Prof. Jason Pomeroy has pushed the boundaries of sustainable design on land through his research into zero-carbon developments and the role of urban greenery in the sky. In this book he explores the ideas behind self-sustaining low / zero energy waterborne communities. Built case studies from around the World, students' works, and his vision for future waterborne communities explore how to address many of the social, spatial, cultural, economic, environmental and technological challenges of tomorrow.


Distil, Design, Disseminate  (Dechen House, 2015)

In an age of global markets, social mobility and technological advancement, there also lies the continued threat of disappearing cultures, public space depletion, and climate change. Never has there been such an important time to holistically address these issues in the design of our built environment, and to consider new processes of design in the interest of forging more sustainable habitats.

Pomeroy Studio’s design and research works lie at the intersection of these pressing issues and provide innovative sustainable solutions from the micro-scale of a dwelling to the macro-scale of a city.
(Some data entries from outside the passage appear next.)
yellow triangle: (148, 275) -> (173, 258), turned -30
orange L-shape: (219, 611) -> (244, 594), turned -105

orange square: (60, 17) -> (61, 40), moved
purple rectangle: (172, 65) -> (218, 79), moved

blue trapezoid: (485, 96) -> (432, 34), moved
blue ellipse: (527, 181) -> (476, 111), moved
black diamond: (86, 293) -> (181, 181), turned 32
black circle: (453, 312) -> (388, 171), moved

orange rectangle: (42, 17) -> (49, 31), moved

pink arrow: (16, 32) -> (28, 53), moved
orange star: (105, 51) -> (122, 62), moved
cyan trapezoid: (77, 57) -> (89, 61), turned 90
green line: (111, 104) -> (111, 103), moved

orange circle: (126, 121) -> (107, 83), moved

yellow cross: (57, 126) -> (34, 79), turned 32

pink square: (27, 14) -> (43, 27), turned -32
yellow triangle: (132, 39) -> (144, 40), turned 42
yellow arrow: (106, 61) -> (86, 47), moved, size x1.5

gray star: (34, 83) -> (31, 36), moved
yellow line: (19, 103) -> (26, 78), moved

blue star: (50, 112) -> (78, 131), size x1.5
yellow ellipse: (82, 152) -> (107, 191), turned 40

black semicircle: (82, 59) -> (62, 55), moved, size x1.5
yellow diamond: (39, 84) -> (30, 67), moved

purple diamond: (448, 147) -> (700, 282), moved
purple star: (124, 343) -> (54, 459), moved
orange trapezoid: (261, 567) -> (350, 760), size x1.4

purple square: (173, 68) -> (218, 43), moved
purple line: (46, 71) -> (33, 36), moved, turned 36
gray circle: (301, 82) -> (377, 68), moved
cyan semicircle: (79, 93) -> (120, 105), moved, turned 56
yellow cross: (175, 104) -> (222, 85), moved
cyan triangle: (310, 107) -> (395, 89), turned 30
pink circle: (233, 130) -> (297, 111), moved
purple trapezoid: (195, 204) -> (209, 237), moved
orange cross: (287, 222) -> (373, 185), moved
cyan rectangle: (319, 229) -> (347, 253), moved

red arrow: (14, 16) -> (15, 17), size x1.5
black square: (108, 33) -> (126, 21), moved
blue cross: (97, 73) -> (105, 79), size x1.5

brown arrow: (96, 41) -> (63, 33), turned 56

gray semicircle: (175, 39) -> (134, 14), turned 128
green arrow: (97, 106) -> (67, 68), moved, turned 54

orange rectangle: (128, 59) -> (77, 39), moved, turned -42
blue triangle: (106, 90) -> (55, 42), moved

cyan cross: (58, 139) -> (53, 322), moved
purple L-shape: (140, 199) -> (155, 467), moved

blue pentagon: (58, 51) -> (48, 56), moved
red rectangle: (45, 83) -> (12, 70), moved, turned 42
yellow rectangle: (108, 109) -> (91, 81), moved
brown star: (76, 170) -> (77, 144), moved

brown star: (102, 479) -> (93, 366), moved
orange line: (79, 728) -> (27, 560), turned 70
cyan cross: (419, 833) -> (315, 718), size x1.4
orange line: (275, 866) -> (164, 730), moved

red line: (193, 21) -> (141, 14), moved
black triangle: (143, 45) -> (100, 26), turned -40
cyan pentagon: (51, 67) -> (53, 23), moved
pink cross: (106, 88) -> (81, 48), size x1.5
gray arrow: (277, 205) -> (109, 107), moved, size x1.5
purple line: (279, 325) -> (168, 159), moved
This book documents Jason’s origins and early works, before considering the Studio’s unique ‘evidence-based interdisciplinary sustainable design process’ through design and research projects both completed and on the drawing board.

The Skycourt and Skygarden

The Skycourt and Skygarden:
Greening the Urban Habitat (Routledge, 2014)

This book considers the skycourt and skygarden as an ‘alternative social space’ that forms part of a broader multi-level urban infrastructure – seeking to replenish the loss of open space within the built environment. Pomeroy begins the discussion with the decline of the public realm, and how the semi-public realm has been incorporated into a spatial hierarchy that supports the primary figurative spaces on the ground or, in their absence, creates them in the sky.

He considers the skycourt and skygarden in terms of their social, cultural, economic, environmental, technological, and spatial benefits that they provide within the urban habitat and references case studies from around the World. He concludes as an advocate for a new hybrid city that can harness the socio-spatial characteristics of the public domain – placed within buildings as alternative communal spaces for the twenty-first century. 

Idea House

Idea House: Future Tropical Living Today  (ORO Editions, 2011)

The Idea House is a prototypical dwelling that provides an insight into future tropical living. Conceived as a test bed for new sustainable ideas and processes, the house showcases the latest in sustainable architecture and is the first zero carbon residence in South East Asia. It also involved the collaboration of some of the world’s leading solution providers from the fields of architecture, engineering, landscape design, construction and Information Technology.

‘Idea House: Future Tropical Living Today’ documents the process of design required to create a zero carbon development from inception to completion and is recorded in graphic and photographic detail. The book demonstrates the importance of design collaboration in order to deliver a sustainable product in the form of a house that reduced consumption, generated energy, and was respectful of local socio-cultural practices.